Republicans did some spring cleaning. Despite getting more than $1 million to take on the state senate's only pro-choice Republican, Elizabeth Ames Jones lost. This is probably a good thing for everyone, as Jones is so dumb she once said "Pass" to a question in a debate. Also ending up on the losing side is state Rep. Marva Beck, who made such a faint impression in Austin that the only thing people can remember about her is the time she campaigned on a Segway.

But that's just the chips and dip of this particular buffet of losers. When you look at who lost in the Republican Primary, you start to realize that Texas is about to lose some of its local color.

Fans of lady parts will be happy that tea party favorite Sid Miller was forced into a runoff. He drew opposition from the Texas Parent PAC and Texans for Lawsuit Reform, a pro-public school PAC and a pro-business PAC not usually on the same side. Miller is the father of the transvaginal ultrasound bill that gives women seeking abortions the shocking news that they are pregnant. As if being lampooned in Doonesbury wasn't legacy enough for one man, Miller also is the one responsible for making it legal for Texans to hunt feral hogs from helicopters, because we weren't already having enough fun with guns.

Conservatives split a different way on state Rep. Leo Berman, another casualty of the circular firing squad. Doctors, business groups, tort reformers and even Rick Perry endorsed him. This time the Parents PAC joined forces with the tea party against Berman, who is truly one of God's special children. Anderson Cooper once had Berman on CNN to talk about his "birther" bill because "we have a president whom the American people don't know whether he was born in Kenya or some other place." This is the greatest question posed by a Texas Republican since George W. Bush noted, "Rarely is the question asked: Is our children learning?"

The Parent PAC and the tea party teamed up against another Rick Perry-backed representative appropriately named Wayne Christian who will no longer be able to alert the world to the dangers of "pansexualism." Christian held up a critical special session with his amendment to ban colleges from using tax dollars or university facilities for a gender and sexuality center "for students focused on gay, lesbian, homosexual, bisexual, pansexual, transsexual, transgender, gender questioning, or other gender identity issues." The debate over pansexualism went on so long one Friday it nearly prevented the legislature from cutting $5.4 billion from public schools.

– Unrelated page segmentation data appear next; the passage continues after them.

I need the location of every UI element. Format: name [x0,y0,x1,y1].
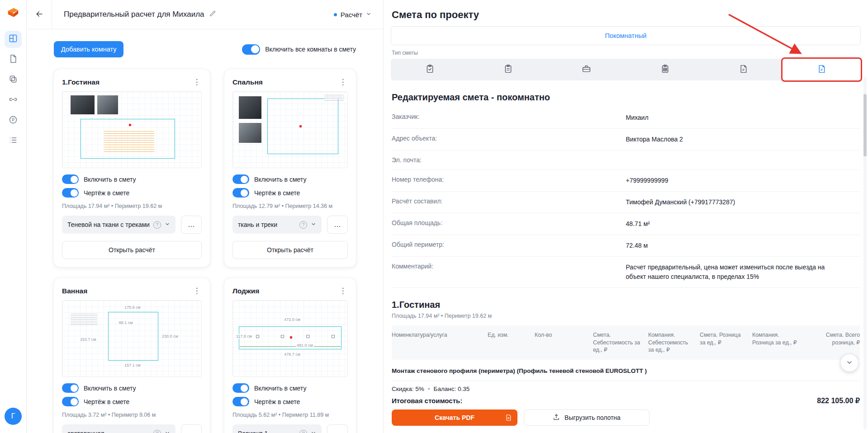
download-pdf-button[interactable]: Скачать PDF ₽ [392,409,517,426]
clipboard-table-icon [660,64,670,75]
field-row-comment: Комментарий: Расчет предварительный, цен… [392,257,860,288]
help-icon[interactable]: ? [153,221,161,229]
estimate-type-tab-editable[interactable]: ₽ [783,59,861,80]
drawing-photo [239,96,262,119]
room-menu-button[interactable]: ⋮ [338,286,348,296]
column-header: Смета. Себестоимость за ед., ₽ [593,331,648,354]
field-label: Общая площадь: [392,219,626,226]
discount-text: Скидка: 5% [392,386,424,392]
estimate-table-header: Номенклатура/услуга Ед. изм. Кол-во Смет… [392,325,860,360]
mode-dropdown[interactable]: Расчёт [334,10,383,19]
field-row-total-perimeter: Общий периметр: 72.48 м [392,235,860,257]
open-calculation-button[interactable]: Открыть расчёт [232,241,348,259]
sidebar-item-pricing[interactable]: ₽ [5,112,22,129]
more-actions-button[interactable]: … [327,216,348,234]
more-actions-button[interactable]: … [181,216,202,234]
help-icon[interactable]: ? [299,430,307,433]
project-title: Предварительный расчет для Михаила [64,10,204,19]
room-drawing [62,91,202,168]
include-in-estimate-toggle[interactable] [232,174,249,184]
estimate-type-tab-check[interactable] [391,59,469,80]
column-header: Смета. Розница за ед., ₽ [700,331,752,354]
room-card-gostinaya: 1.Гостиная ⋮ Включить в смету Чертёж в с… [54,69,210,267]
sidebar-item-estimates[interactable] [5,132,22,150]
help-icon[interactable]: ? [153,430,161,433]
drawing-in-estimate-toggle[interactable] [62,397,79,406]
field-label: Общий периметр: [392,241,626,248]
room-menu-button[interactable]: ⋮ [192,77,202,87]
more-actions-button[interactable]: … [327,424,348,433]
drawing-in-estimate-toggle[interactable] [232,188,249,198]
column-header: Ед. изм. [488,331,535,354]
help-icon[interactable]: ? [299,221,307,229]
drawing-hatch [104,131,154,151]
clipboard-check-icon [425,64,435,75]
drawing-in-estimate-toggle[interactable] [232,397,249,406]
field-label: Эл. почта: [392,156,626,164]
field-row-customer: Заказчик: Михаил [392,107,860,129]
ceiling-type-select[interactable]: Теневой на ткани с треками ? [62,216,175,234]
drawing-photo [239,123,262,143]
more-actions-button[interactable]: … [181,424,202,433]
back-button[interactable] [27,0,52,29]
drawing-mark [299,125,302,127]
field-label: Расчёт составил: [392,198,626,205]
add-room-button[interactable]: Добавить комнату [54,41,123,57]
drawing-plan [267,99,338,154]
sidebar-item-rooms[interactable] [5,31,22,48]
include-in-estimate-toggle[interactable] [62,174,79,184]
include-all-rooms-toggle[interactable] [242,44,260,55]
estimate-type-tab-list[interactable] [469,59,547,80]
grid-icon [9,34,18,45]
room-card-spalnya: Спальня ⋮ Включить в смету Чертёж в смет… [224,69,356,267]
export-canvas-button[interactable]: Выгрузить полотна [524,409,650,426]
ceiling-type-select[interactable]: ткань и треки ? [232,216,322,234]
svg-text:₽: ₽ [12,118,14,122]
estimate-table-row[interactable]: Монтаж стенового профиля (периметра) (Пр… [392,360,860,381]
include-in-estimate-toggle[interactable] [232,383,249,393]
estimate-type-tab-toolbox[interactable] [547,59,626,80]
chevron-down-icon [366,10,371,19]
drawing-photo [97,95,118,114]
field-row-email: Эл. почта: [392,151,860,170]
estimate-view-tabs[interactable]: Покомнатный [391,26,861,45]
scroll-down-button[interactable] [841,354,858,372]
estimate-room-title: 1.Гостиная [392,300,860,310]
include-in-estimate-toggle[interactable] [62,383,79,393]
room-drawing: 472.0 см 117.8 см 481.0 см 478.7 см [232,300,348,377]
estimate-section-title: Редактируемая смета - покомнатно [392,92,860,103]
estimate-panel: Смета по проекту Покомнатный Тип сметы ₽… [384,0,868,433]
room-card-vannaya: Ванная ⋮ 175.9 см 230.0 см 157.1 см 153.… [54,278,210,433]
drawing-in-estimate-toggle[interactable] [62,188,79,198]
sidebar-item-documents[interactable] [5,51,22,68]
chevron-down-icon [165,430,170,433]
user-avatar[interactable]: Г [5,408,22,425]
drawing-mark [306,335,309,338]
estimate-type-label: Тип сметы [392,50,860,56]
ceiling-type-select[interactable]: светованная ? [62,424,175,433]
open-calculation-button[interactable]: Открыть расчёт [62,241,202,259]
scrollbar-thumb[interactable] [863,94,867,156]
app: ₽ Г Предварительный расчет для Михаила Р… [0,0,868,433]
estimate-type-tab-document[interactable]: ₽ [704,59,783,80]
estimate-type-tab-table[interactable] [626,59,704,80]
room-menu-button[interactable]: ⋮ [338,77,348,87]
drawing-in-estimate-label: Чертёж в смете [254,398,300,405]
sidebar-item-links[interactable] [5,92,22,109]
toolbox-icon [582,64,591,75]
column-header: Компания. Розница за ед., ₽ [752,331,804,354]
sidebar-item-layers[interactable] [5,71,22,89]
room-name: Спальня [232,78,263,86]
field-label: Адрес объекта: [392,135,626,142]
room-meta: Площадь 5.62 м² • Периметр 11.89 м [232,412,348,418]
room-menu-button[interactable]: ⋮ [192,286,202,296]
field-row-address: Адрес объекта: Виктора Маслова 2 [392,129,860,151]
status-dot [334,13,337,16]
ceiling-type-select[interactable]: Вариант 1 ? [232,424,322,433]
project-panel: Предварительный расчет для Михаила Расчё… [27,0,384,433]
field-value: Михаил [626,113,860,122]
drawing-in-estimate-label: Чертёж в смете [84,189,129,197]
tab-by-room[interactable]: Покомнатный [605,32,647,39]
chevron-down-icon [165,221,170,228]
edit-pencil-icon[interactable] [209,10,216,19]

Speaking of that $5.4 billion haircut, Rob Eissler, the chairman of the Public Education Committee, also went down Tuesday despite Rick Perry's backing. Eissler lost to a guy who bills himself as a combination minister and pool builder. One former legislative aide told me that the House will miss his institutional knowledge of public school funding and curriculum. The press corps is pretty clear they'll miss his love of punny dad humor.

Another Republican who went down in the pro-public school, pro-tea party crossfire was East Texas' Mike "Tuffy" Hamilton, best known among female legislative staffers for his unwelcome slaps on their butts. His African-American tea party opponent attacked him for tax liens, ethics fines and even using campaign funds for a $100 lunch at Hooters. But in Austin Tuffy will be best remembered for interrupting the buxom state Rep. Marisa Marquez as she debated funding for Franklin Mountain State Park.

"Young lady, would you please tell us why your mountains are better than any of our mountains and are they man-made or are they real mountains?" Tuffy asked. For this, Texas Monthly gave him a dishonorable mention, which gives you an idea just how hard you have to work in Texas to achieve true infamy.

Hilariously, Tuffy told the Texas Observer that he was -- say it with me -- "taken out of context."

Fittingly, Hamilton once dressed up in a purple dinosaur costume on the House floor to dramatize the need to pick a new official state dinosaur. It seems the previous state dinosaur was based on a misidentified fossil. Now even Tuffysaurus Rex is extinct in Austin.

It's days like this that people say, "If only Molly Ivins were still alive."